Mr. KING [MA], being much opposed to fixing numbers as the rule of representation, was particularly so on account of the blacks. He thought the admission of them along with whites at all, would excite great discontents among the States having no slaves. He had never said, as to any particular point, that he would in no event acquiesce in and support it; but he would say that if in any case such a declaration was to be made by him, it would be in this. He remarked that in the temporary allotment of representatives made by the Committee, the Southern States had received more than the number of their white and three-fifths of their black inhabitants entitled them to.

Mr. SHERMAN [CT]. South Carolina had not more beyond her proportion than New York and New Hampshire; nor either of them more than was necessary in order to avoid fractions, or reducing them below their proportion. Georgia had more; but the rapid growth of that State seemed to justify it. In general, the allotment might not be just, but considering all circumstances he was satisfied with it.

Mr. GORHAM [MA] supported the propriety of establishing numbers as the rule. He said that in Massachusetts estimates had been taken in the different towns, and that persons had been curious enough to compare these estimates with the respective numbers of people and it had been found, even including Boston, that the most exact proportion prevailed between numbers and property. He was aware that there might be some weight in what had fallen from his colleague, as to the umbrage which might be taken by the people of the Eastern States. But he recollected that when the proposition of Congress for changing the eighth Article of the Confederation was before the Legislature of Massachusetts [in 1783], the only difficulty then was, to satisfy them that the negroes ought not to have been counted equally with the whites, instead of being counted in the ratio of three-fifths only.

Mr. WILSON [PA] did not well see, on what principle the admission of blacks in the proportion of three-fifths, could be explained. Are they admitted as citizens — then why are they not admitted on an equality with white citizens? Are they admitted as property — then why is not other property admitted into the computation? These were difficulties, however, which he thought must be overruled by the necessity of compromise. He had some apprehensions also, from the tendency of the blending of the blacks with the whites, to give disgust to the people of Pennsylvania, as had been intimated by his colleague (Mr. GOUVERNEUR MORRIS). But he differed from him in thinking numbers of inhabitants so incorrect a measure of wealth. He had seen the western settlements of Pennsylvania, and on a comparison of them with the city of Philadelphia could discover little other difference, than that property was more unequally divided here than there. Taking the same number in the aggregate, in the two situations, he believed there would be little difference in their wealth and ability to contribute to the public wants.

Mr. GOUVERNEUR MORRIS [PA] was compelled to declare himself reduced to the dilemma of doing injustice to the Southern States, or to human nature; and he must therefore do it to the former. For he could never agree to give such encouragement to the slave trade, as would be given by allowing them a representation for their negroes; and he did not believe those States would ever confederate on terms that would deprive them of that trade.

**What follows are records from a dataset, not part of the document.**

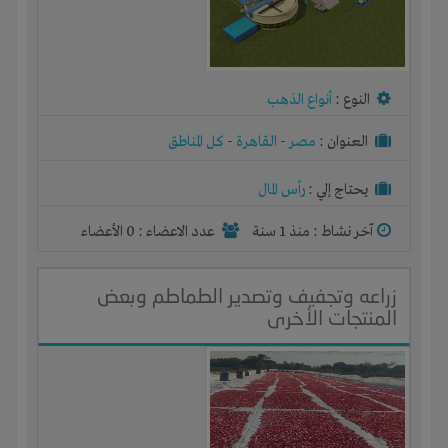
النوع :
أنواع الذهب
العنوان :
مصر
-
القاهرة
-
كل المناطق
يحتاج إلي :
رأس المال
آخر نشاط :
منذ 1 سنة
عدد الاعضاء : 0 الأعضاء
زراعه وتجفيف وتصدير الطماطم وبعض
المنتجات الأخرى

On the question for agreeing to include three-fifths of the blacks, — Connecticut, Virginia, North Carolina, Georgia, aye — 4; Massachusetts, New Jersey, Pennsylvania, Delaware, Maryland, South Carolina, no — 6.

On the question as to taking the census “the first year after the meeting of the Legislature,” — Massachusetts, New Jersey, Pennsylvania, Delaware, Virginia, North Carolina, South Carolina, aye — 7; Connecticut, Maryland, Georgia, no — 3.